Extracted page text data:

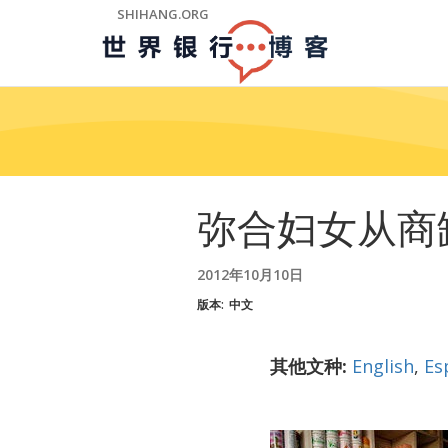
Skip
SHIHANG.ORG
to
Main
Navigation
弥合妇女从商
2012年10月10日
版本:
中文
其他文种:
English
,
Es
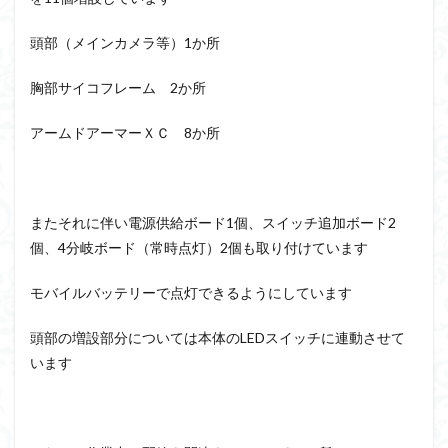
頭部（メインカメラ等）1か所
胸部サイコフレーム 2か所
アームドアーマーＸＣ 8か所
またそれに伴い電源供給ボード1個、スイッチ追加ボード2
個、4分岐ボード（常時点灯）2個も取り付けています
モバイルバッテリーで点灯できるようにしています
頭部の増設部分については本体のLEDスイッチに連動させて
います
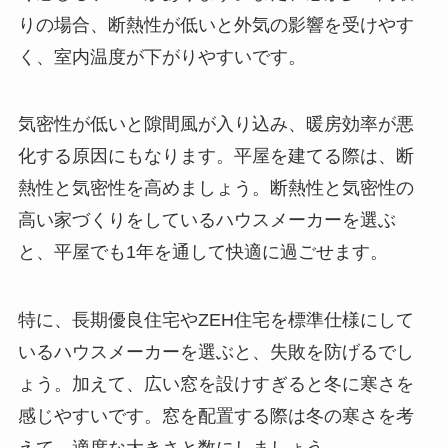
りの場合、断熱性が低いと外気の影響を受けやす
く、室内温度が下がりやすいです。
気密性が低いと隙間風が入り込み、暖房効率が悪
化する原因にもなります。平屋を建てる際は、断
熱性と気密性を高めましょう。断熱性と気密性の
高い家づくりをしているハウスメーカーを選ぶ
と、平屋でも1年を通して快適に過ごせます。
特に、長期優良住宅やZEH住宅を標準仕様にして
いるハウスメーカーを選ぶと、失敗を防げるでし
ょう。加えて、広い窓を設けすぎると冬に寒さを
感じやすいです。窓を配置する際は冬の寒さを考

__WHAT TO DO__
Could the entries above be copied out exactly, with no pictures included?

__EXERCISE RESULT__
Skip
SHIHANG.ORG
to
Main
Navigation
弥合妇女从商
2012年10月10日
版本:
中文
其他文种:
English
,
Es
頭部（メインカメラ等）1か所
胸部サイコフレーム 2か所
アームドアーマーＸＣ 8か所
またそれに伴い電源供給ボード1個、スイッチ追加ボード2
個、4分岐ボード（常時点灯）2個も取り付けています
モバイルバッテリーで点灯できるようにしています
頭部の増設部分については本体のLEDスイッチに連動させて
います
りの場合、断熱性が低いと外気の影響を受けやす
く、室内温度が下がりやすいです。
気密性が低いと隙間風が入り込み、暖房効率が悪
化する原因にもなります。平屋を建てる際は、断
熱性と気密性を高めましょう。断熱性と気密性の
高い家づくりをしているハウスメーカーを選ぶ
と、平屋でも1年を通して快適に過ごせます。
特に、長期優良住宅やZEH住宅を標準仕様にして
いるハウスメーカーを選ぶと、失敗を防げるでし
ょう。加えて、広い窓を設けすぎると冬に寒さを
感じやすいです。窓を配置する際は冬の寒さを考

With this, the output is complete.